Problem details:
Omit the pictures and output every entry below exactly as written.
═══ Input data ═══
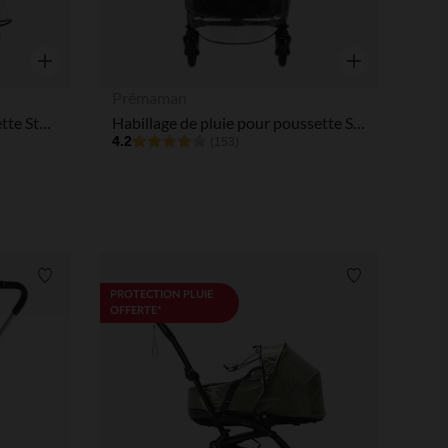
Aperçu rapide
Aperçu rapide
Prémaman
Protection pluie pour poussette Stokke® YOYO® 6+
Habillage de pluie pour poussette Simone
4.2
(153)
Liste de souhaits
Liste de souha
PROTECTION PLUIE
OFFERTE*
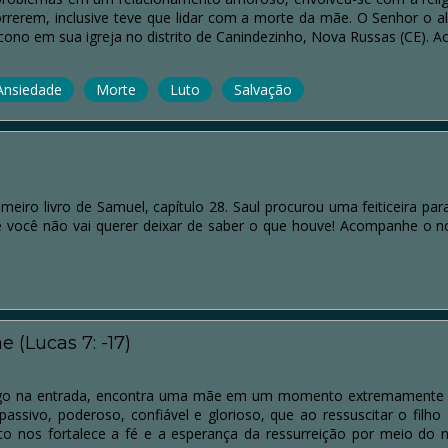
orrerem, inclusive teve que lidar com a morte da mãe. O Senhor o
ono em sua igreja no distrito de Canindezinho, Nova Russas (CE). A
Ansiedade
Morte
Luto
Salvação
imeiro livro de Samuel, capítulo 28. Saul procurou uma feiticeira pa
 e você não vai querer deixar de saber o que houve! Acompanhe o n
(Lucas 7: -17)
ogo na entrada, encontra uma mãe em um momento extremamente dif
assivo, poderoso, confiável e glorioso, que ao ressuscitar o filho
to nos fortalece a fé e a esperança da ressurreição por meio do 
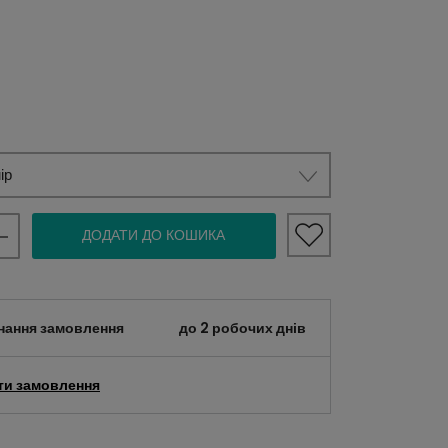
ір
ДОДАТИ ДО КОШИКА
нання замовлення
до 2 робочих днів
ти замовлення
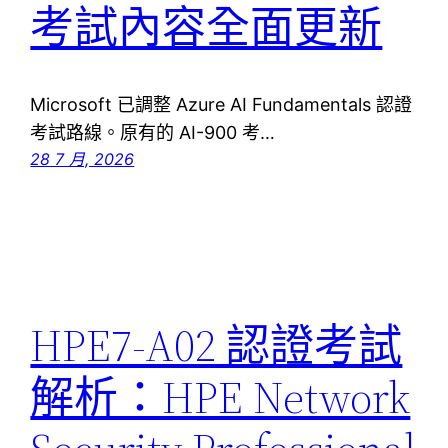
考試內容全面更新
Microsoft 已調整 Azure AI Fundamentals 認證
考試路線。原有的 AI-900 考…
28 7 月, 2026
HPE7-A02 認證考試
解析：HPE Network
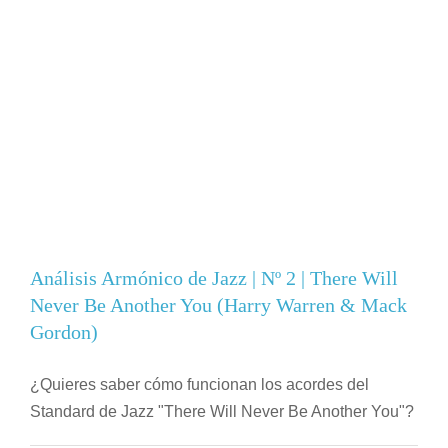
Análisis Armónico de Jazz | Nº 2 | There Will
Never Be Another You (Harry Warren & Mack
Gordon)
¿Quieres saber cómo funcionan los acordes del
Standard de Jazz "There Will Never Be Another You"?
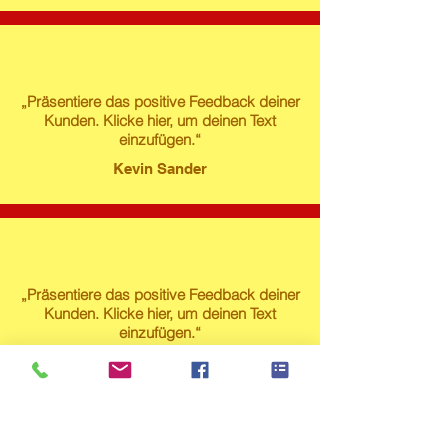
„Präsentiere das positive Feedback deiner
Kunden. Klicke hier, um deinen Text
einzufügen.“
Kevin Sander
„Präsentiere das positive Feedback deiner
Kunden. Klicke hier, um deinen Text
einzufügen.“
Susanne Lech
Produktstore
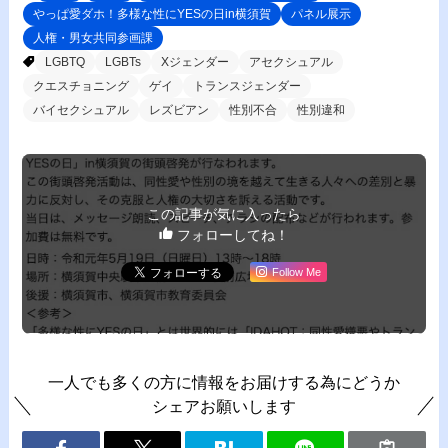
やっぱ愛ダホ！多様な性にYESの日in横須賀
パネル展示
人権・男女共同参画課
LGBTQ
LGBTs
Xジェンダー
アセクシュアル
クエスチョニング
ゲイ
トランスジェンダー
バイセクシュアル
レズビアン
性別不合
性別違和
この記事が気に入ったら
フォローしてね！
Follow Me
一人でも多くの方に情報をお届けする為にどうか
シェアお願いします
═══
Solution for this problem:
Aperçu rapide
Aperçu rapide
Prémaman
Protection pluie pour poussette Stokke® YOYO® 6+
Habillage de pluie pour poussette Simone
4.2
(153)
Liste de souhaits
Liste de souha
PROTECTION PLUIE
OFFERTE*
orrerem, inclusive teve que lidar com a morte da mãe. O Senhor o
ono em sua igreja no distrito de Canindezinho, Nova Russas (CE). A
Ansiedade
Morte
Luto
Salvação
imeiro livro de Samuel, capítulo 28. Saul procurou uma feiticeira pa
 e você não vai querer deixar de saber o que houve! Acompanhe o n
(Lucas 7: -17)
ogo na entrada, encontra uma mãe em um momento extremamente dif
assivo, poderoso, confiável e glorioso, que ao ressuscitar o filho
to nos fortalece a fé e a esperança da ressurreição por meio do 
ір
ДОДАТИ ДО КОШИКА
нання замовлення
до 2 робочих днів
ти замовлення
考試內容全面更新
Microsoft 已調整 Azure AI Fundamentals 認證
考試路線。原有的 AI-900 考…
28 7 月, 2026
HPE7-A02 認證考試
解析：HPE Network
Análisis Armónico de Jazz | Nº 2 | There Will
Never Be Another You (Harry Warren & Mack
Gordon)
¿Quieres saber cómo funcionan los acordes del
Standard de Jazz "There Will Never Be Another You"?
„Präsentiere das positive Feedback deiner
Kunden. Klicke hier, um deinen Text
einzufügen.“
Kevin Sander
„Präsentiere das positive Feedback deiner
Kunden. Klicke hier, um deinen Text
einzufügen.“
Susanne Lech
Produktstore
やっぱ愛ダホ！多様な性にYESの日in横須賀
パネル展示
人権・男女共同参画課
LGBTQ
LGBTs
Xジェンダー
アセクシュアル
クエスチョニング
ゲイ
トランスジェンダー
バイセクシュアル
レズビアン
性別不合
性別違和
この記事が気に入ったら
フォローしてね！
Follow Me
一人でも多くの方に情報をお届けする為にどうか
シェアお願いします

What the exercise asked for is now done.